Srivijaya was a Malay polity centered at Palembang on the Musi River in southeastern Sumatra, in present-day Indonesia. Its rise is conventionally dated to the late 7th century, anchored by the Kedukan Bukit inscription (683 CE), which records a successful military expedition by a ruler named Dapunta Hyang. From this base Srivijaya projected power across the Strait of Malacca and the Sunda Strait, the two chokepoints linking the Indian Ocean to the South China Sea.
Rather than a territorial empire in the European sense, Srivijaya is best understood as a thalassocracy: a network of port-cities, vassal harbors, and orang laut (sea peoples) whose loyalty was secured through trade privileges, ritual prestige, and naval coercion. Its wealth came from taxing transit trade in spices, camphor, gold, and Chinese ceramics, and from tribute missions to Tang and Song China.
Srivijaya was a major center of Mahayana and Vajrayana Buddhism. The Chinese pilgrim Yijing stopped in Palembang around 671 CE and again in the 680s, reporting more than a thousand Buddhist monks and recommending it as a place to study Sanskrit before traveling to Nalanda. Rulers patronized monasteries abroad, including the well-known endowment recorded in the Leiden copper-plate grant issued by the Chola king Rajaraja I in the early 11th century.
Decline followed the Chola naval raids of 1025 CE under Rajendra Chola I, which sacked several Srivijayan ports and broke its monopoly over the straits.

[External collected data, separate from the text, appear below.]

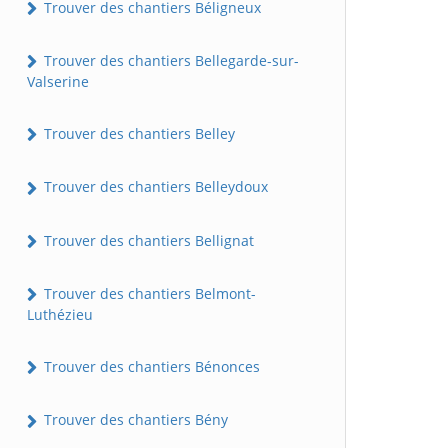
Trouver des chantiers Béligneux
Trouver des chantiers Bellegarde-sur-
Valserine
Trouver des chantiers Belley
Trouver des chantiers Belleydoux
Trouver des chantiers Bellignat
Trouver des chantiers Belmont-
Luthézieu
Trouver des chantiers Bénonces
Trouver des chantiers Bény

Power gradually shifted to successor polities such as Malayu-Jambi, and by the late 13th century Srivijaya had been eclipsed, with Majapahit and later the Sultanate of Malacca inheriting its commercial role.
For IR and Model UN contexts, Srivijaya is frequently cited by Indonesian and Malaysian diplomats as historical precedent for archipelagic statehood and freedom-of-navigation debates in Southeast Asia.
Example
Indonesian officials have invoked the Srivijaya legacy when defending the country's archipelagic baselines under UNCLOS, framing maritime stewardship of the Malacca and Sunda straits as a centuries-old role.
Frequently asked questions
Most scholars place the primary center at Palembang on the Musi River in South Sumatra, though Jambi-Malayu later rose in importance as power shifted northward.